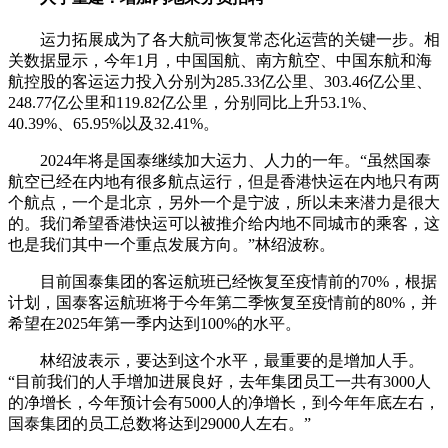
运力拓展成为了各大航司恢复常态化运营的关键一步。相
关数据显示，今年1月，中国国航、南方航空、中国东航和海
航控股的客运运力投入分别为285.33亿公里、303.46亿公里、
248.77亿公里和119.82亿公里，分别同比上升53.1%、
40.39%、65.95%以及32.41%。
2024年将是国泰继续加大运力、人力的一年。“虽然国泰
航空已经在内地有很多航点运行，但是香港快运在内地只有两
个航点，一个是北京，另外一个是宁波，所以未来潜力是很大
的。我们希望香港快运可以被推介给内地不同城市的乘客，这
也是我们其中一个重点发展方向。”林绍波称。
目前国泰集团的客运航班已经恢复至疫情前的70%，根据
计划，国泰客运航班将于今年第二季恢复至疫情前的80%，并
希望在2025年第一季内达到100%的水平。
林绍波表示，要达到这个水平，最重要的是增加人手。
“目前我们的人手增加进展良好，去年集团员工一共有3000人
的净增长，今年预计会有5000人的净增长，到今年年底左右，
国泰集团的员工总数将达到29000人左右。”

TASK DETAILS:
Your answer is to contain exactly the lines from the one holding "40.39%、65.95%以及32.41%。" to the end of the entries, with no other line.

RESULT:
40.39%、65.95%以及32.41%。
2024年将是国泰继续加大运力、人力的一年。“虽然国泰
航空已经在内地有很多航点运行，但是香港快运在内地只有两
个航点，一个是北京，另外一个是宁波，所以未来潜力是很大
的。我们希望香港快运可以被推介给内地不同城市的乘客，这
也是我们其中一个重点发展方向。”林绍波称。
目前国泰集团的客运航班已经恢复至疫情前的70%，根据
计划，国泰客运航班将于今年第二季恢复至疫情前的80%，并
希望在2025年第一季内达到100%的水平。
林绍波表示，要达到这个水平，最重要的是增加人手。
“目前我们的人手增加进展良好，去年集团员工一共有3000人
的净增长，今年预计会有5000人的净增长，到今年年底左右，
国泰集团的员工总数将达到29000人左右。”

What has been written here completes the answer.